German Airship Trickery – Union Jack Painted On Their Aeroplanes – Prussians Fear Of The British Bayonet – Evidence Of German Barbarities 

“We could hear the Jack Johnsons coming through the air miles away with a buz-z-z-z and at last striking the ground with a terrific noise, such as we had never heard before.” 

Calmly and modestly, Pte H Felce, of the Northants, who spent a few days this week with relatives in Rushden, related to a “Rushden Echo” representative some of the sights he has witnessed and the deeds he has performed. He has a charming personality, and his natural reserve in speaking of his own part in the fighting led one to think that he had performed more noteworthy acts than he would talk of.

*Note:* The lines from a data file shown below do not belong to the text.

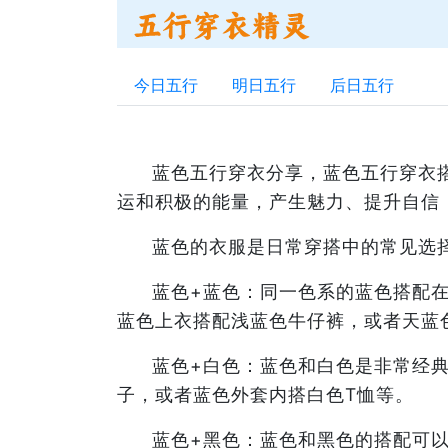
今日五行
明日五行
后日五行
蓝色五行穿衣分享，蓝色五行穿衣
运和积极的能量，产生魅力、提升自信
蓝色的衣服是日常穿搭中的常见选
蓝色+蓝色：同一色系的蓝色搭配
蓝色上衣搭配浅蓝色牛仔裤，或者天蓝
蓝色+白色：蓝色和白色是非常经
子，或者蓝色外套内搭白色T恤等。
蓝色+黑色：蓝色和黑色的搭配可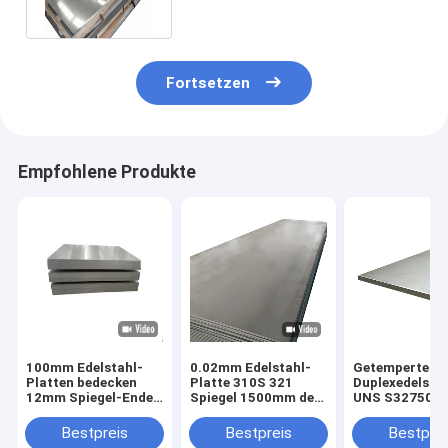
4x8ft
Fortsetzen
Empfohlene Produkte
100mm Edelstahl-
0.02mm Edelstahl-
Getempertes
Platten bedecken
Platte 310S 321
Duplexedelsta
12mm Spiegel-Ende
Spiegel 1500mm des
UNS S32750 2
des Haarstrich430
Haarstrich630 904L
2560 0.2mm Sp
630 904L
Ende
Bestpreis
Bestpreis
Bestprei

He has been rather badly wounded in the hand, and, at the same time that he received it, a bullet went through his thigh. 

“So worn out were we with continually fighting, exposed in trenches, that we slept, after dark, by turns a few minutes at a time. You might feel absolutely dead beat and would look round and find that a fair number of your pals were keeping up the firing. ‘Here’s a chance for a few moments,’ you would say to yourself, and would roll down among the dead and dying to snatch a few winks, with bullets whistling around. In spite of the rifle fire you could always doze a little. Then, just to let us know they were still alive the Germans would send over a ‘Jack Johnson’. That would make you leap up out of your sleep and start sniping at the enemy. 

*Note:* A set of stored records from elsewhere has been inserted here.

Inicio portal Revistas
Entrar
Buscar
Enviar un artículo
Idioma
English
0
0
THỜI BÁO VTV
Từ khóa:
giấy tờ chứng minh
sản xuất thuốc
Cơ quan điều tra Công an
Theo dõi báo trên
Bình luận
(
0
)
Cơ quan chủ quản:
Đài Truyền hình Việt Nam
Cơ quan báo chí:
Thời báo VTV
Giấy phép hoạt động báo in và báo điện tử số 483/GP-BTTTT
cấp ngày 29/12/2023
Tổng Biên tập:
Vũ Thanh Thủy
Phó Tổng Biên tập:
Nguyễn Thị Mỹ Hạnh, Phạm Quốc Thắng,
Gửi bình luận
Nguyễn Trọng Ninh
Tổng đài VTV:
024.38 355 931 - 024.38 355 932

In daytime we were continually menaced by aeroplanes. One of the latest dodges of the Germans is to paint the Union Jack on the underside of the wings, thinking to deceive us. But we have orders to fire on every such aeroplane. I have seen one being fired on by over 300 men, trying to fetch it down, but without success. I also saw a British aviator chasing a German aeroplane. It was an exciting thing to watch. How the pair got on I could not say.  

You may have heard of the rifle fire of the Germans. It ought to have been even more effective than ours, as the rifles they use do not jam while ours often do after getting wet and rusty. But their rifle firing was poor stuff. And they were never anxious to come to close quarters with the bayonet. I was never in a bayonet charge, but saw several. The first thing the Germans did on these occasions was to look for the nearest way of escape. The big chaps would trample the lesser ones under foot in a scramble to get out of the road of the oncoming British bayonet charge. 

Of course, they were not always allowed to run away; their officers – from the rear – would compel them to face the music, and will go to the extent of shooting the men with their revolvers to keep them at it!” 

When asked how he fared for eatables, Pte Felce said “Well, under the circumstances, I think we were well supplied! Once, however, our transports got blown up and four or five wagon loads of top coats got burnt up. We were without food then for a little time. 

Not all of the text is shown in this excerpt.